Berkeley, undaunted by abandoned efforts in San Francisco, is attempting to become the first city in the nation to require retailers to put stickers on cell phone packaging warning people that the devices may emit cancer-causing radiation.
City officials say they have learned from San Francisco's similar attempt in 2010, which ended two years later with a defeat in federal court and the Board of Supervisors ultimately withdrawing the ordinance.
"Cell phones are a risk, and I believe the public has a right to information that's credible, readable and understandable about the device they're using," said Berkeley City Councilman Max Anderson, who's co-sponsoring the ordinance and has a background in public health. "I'm not intimidated by the cell phone industry. The legal department might be, but I'm not."

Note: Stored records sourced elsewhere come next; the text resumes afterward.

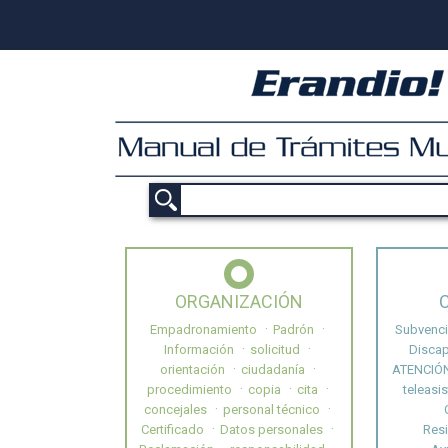
ORGANIZACIÓN
Empadronamiento
Padrón
Subvenc
Información
solicitud
Disca
orientación
ciudadanía
ATENCIÓ
procedimiento
copia
cita
teleasi
concejales
personal técnico
Certificado
Datos personales
Res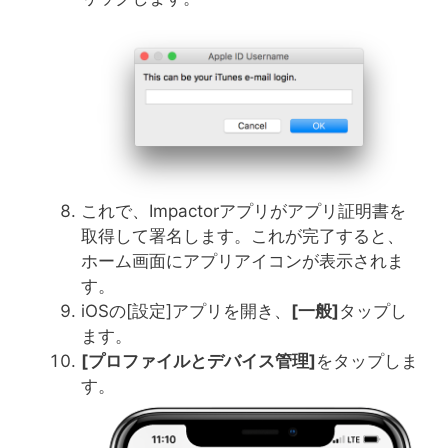
これで、Impactorアプリがアプリ証明書を
取得して署名します。これが完了すると、
ホーム画面にアプリアイコンが表示されま
す。
iOSの[設定]アプリを開き、
[
一般
]
タップし
ます。
[
プロファイルとデバイス管理
]
をタップしま
す。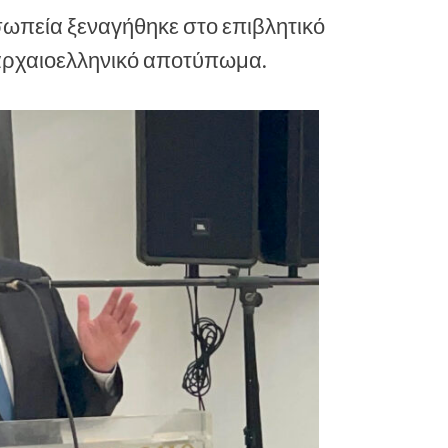
σωπεία ξεναγήθηκε στο επιβλητικό
ο αρχαιοελληνικό αποτύπωμα.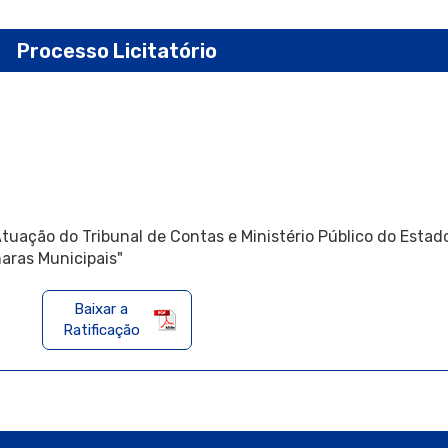
Processo Licitatório
tuação do Tribunal de Contas e Ministério Público do Estad
maras Municipais"
Baixar a
Ratificação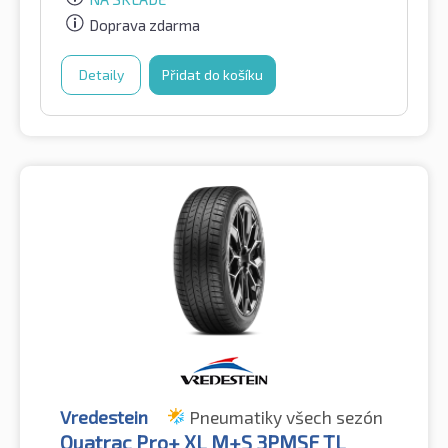
Doprava zdarma
Detaily
Přidat do košíku
Vredestein
Pneumatiky všech sezón
Quatrac Pro+ XL M+S 3PMSF TL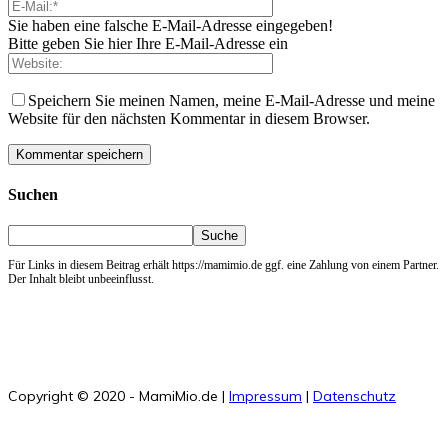
Sie haben eine falsche E-Mail-Adresse eingegeben!
Bitte geben Sie hier Ihre E-Mail-Adresse ein
Speichern Sie meinen Namen, meine E-Mail-Adresse und meine
Website für den nächsten Kommentar in diesem Browser.
Suchen
Für Links in diesem Beitrag erhält https://mamimio.de ggf. eine Zahlung von einem Partner.
Der Inhalt bleibt unbeeinflusst.
Copyright © 2020 - MamiMio.de |
Impressum
|
Datenschutz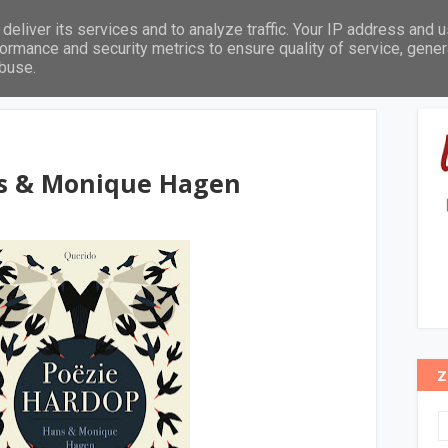
deliver its services and to analyze traffic. Your IP address and 
Leeftijd
Thema's
Pabo leeslijst
In het zonnetje
ormance and security metrics to ensure quality of service, gene
abuse.
ns & Monique Hagen
Z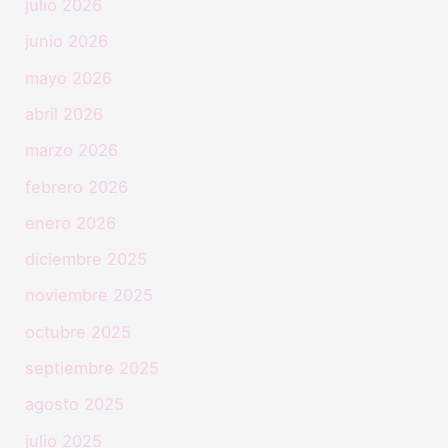
julio 2026
junio 2026
mayo 2026
abril 2026
marzo 2026
febrero 2026
enero 2026
diciembre 2025
noviembre 2025
octubre 2025
septiembre 2025
agosto 2025
julio 2025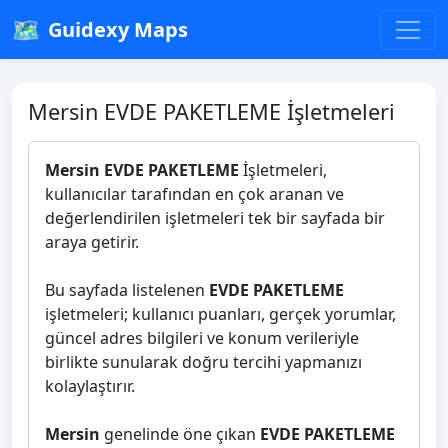
🗺️
Guidexy Maps
Mersin EVDE PAKETLEME İşletmeleri
Mersin EVDE PAKETLEME
İşletmeleri,
kullanıcılar tarafından en çok aranan ve
değerlendirilen işletmeleri tek bir sayfada bir
araya getirir.
Bu sayfada listelenen
EVDE PAKETLEME
işletmeleri; kullanıcı puanları, gerçek yorumlar,
güncel adres bilgileri ve konum verileriyle
birlikte sunularak doğru tercihi yapmanızı
kolaylaştırır.
Mersin
genelinde öne çıkan
EVDE PAKETLEME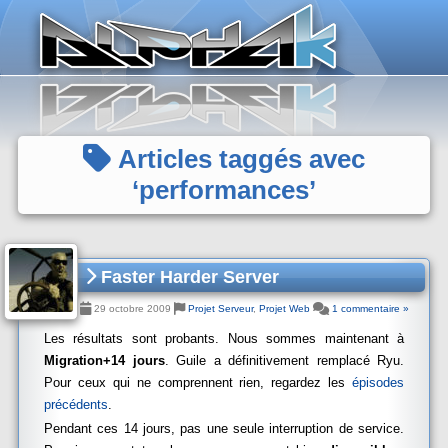
Panneau de gestion des cookies
Articles taggés avec
‘performances’
Faster Harder Server
29 octobre 2009
Projet Serveur
,
Projet Web
1 commentaire »
Les résultats sont probants. Nous sommes maintenant à
Migration+14 jours
. Guile a définitivement remplacé Ryu.
Pour ceux qui ne comprennent rien, regardez les
épisodes
précédents
.
Pendant ces 14 jours, pas une seule interruption de service.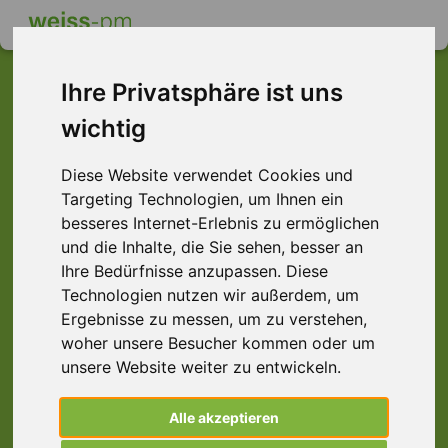
Ihre Privatsphäre ist uns
wichtig
Dieser Job ist leider
Diese Website verwendet Cookies und
nicht mehr verfügbar ...
Targeting Technologien, um Ihnen ein
... aber vielleicht ist hier etwas dabei:
besseres Internet-Erlebnis zu ermöglichen
und die Inhalte, die Sie sehen, besser an
Ihre Bedürfnisse anzupassen. Diese
Technologien nutzen wir außerdem, um
Ergebnisse zu messen, um zu verstehen,
woher unsere Besucher kommen oder um
unsere Website weiter zu entwickeln.
Alle akzeptieren
Elektriker (m/w/d), Offenbach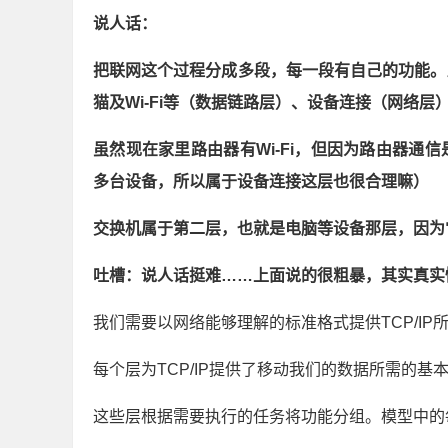
说人话：
把联网这个过程分成多段，每一段有自己的功能。
猫及Wi-Fi等（数据链路层）、设备连接（网络
虽然现在家里路由器有Wi-Fi，但因为路由器通
多台设备，所以属于设备连接这层也很合理嘛）
交换机属于第二层，也就是电脑等设备那层，因为
吐槽：说人话挺难……上面说的很粗暴，其实真实
我们需要以网络能够理解的标准格式提供TCP/I
每个层为TCP/IP提供了移动我们的数据所需的基
这些层根据需要执行的任务将功能分组。模型中的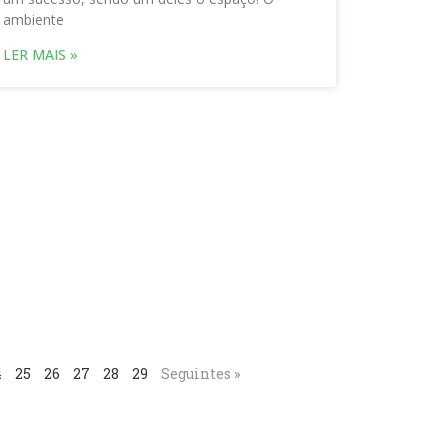
ambiente
LER MAIS »
4
25
26
27
28
29
Seguintes »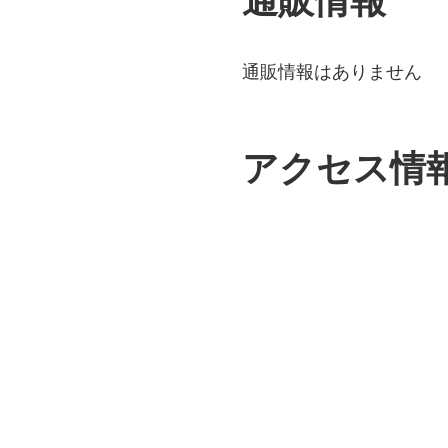
通販情報
通販情報はありません
アクセス情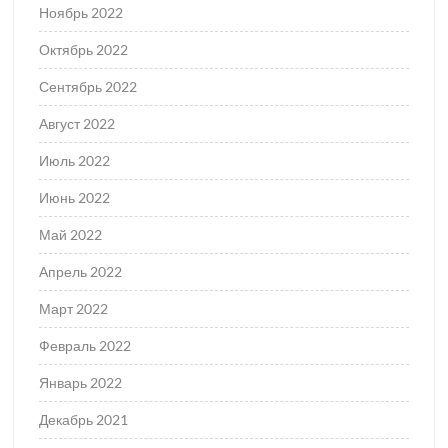
Ноябрь 2022
Октябрь 2022
Сентябрь 2022
Август 2022
Июль 2022
Июнь 2022
Май 2022
Апрель 2022
Март 2022
Февраль 2022
Январь 2022
Декабрь 2021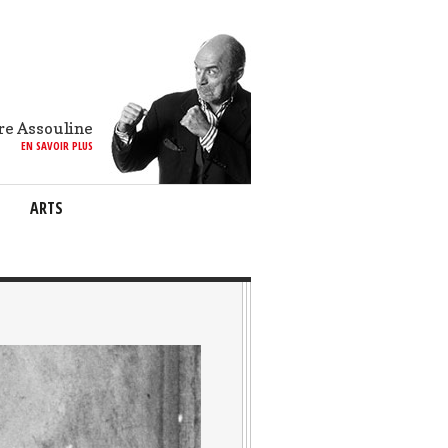
re Assouline
EN SAVOIR PLUS
ARTS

To avoid the fate met by San Francisco, Berkeley is planning to consult a Harvard University law professor to draft the sticker language so it meets legal First Amendment guidelines. The wireless industry successfully fought off San Francisco's attempt to force warnings in part by arguing that forcing manufacturers to issue warnings they disputed violated their First Amendment rights.
Radiation warning stickers
If the ordinance passes and survives the expected legal assault from the telecommunications industry, Berkeley would be the first city in the United States with such a policy.
The ordinance would require retailers to place stickers on cell phone boxes that warn consumers that radiation from cell phones may cause brain cancer. Berkeley, home to a 35,000-student university, an Apple store and dozens of wireless shops, sees more cell phone transactions than most Bay Area cities.
The cell phone industry was swift to respond to Berkeley's proposal, sending a four-page letter to the City Council on July 3 stating that the proposal violates federal regulations and the matter has already been settled by the courts.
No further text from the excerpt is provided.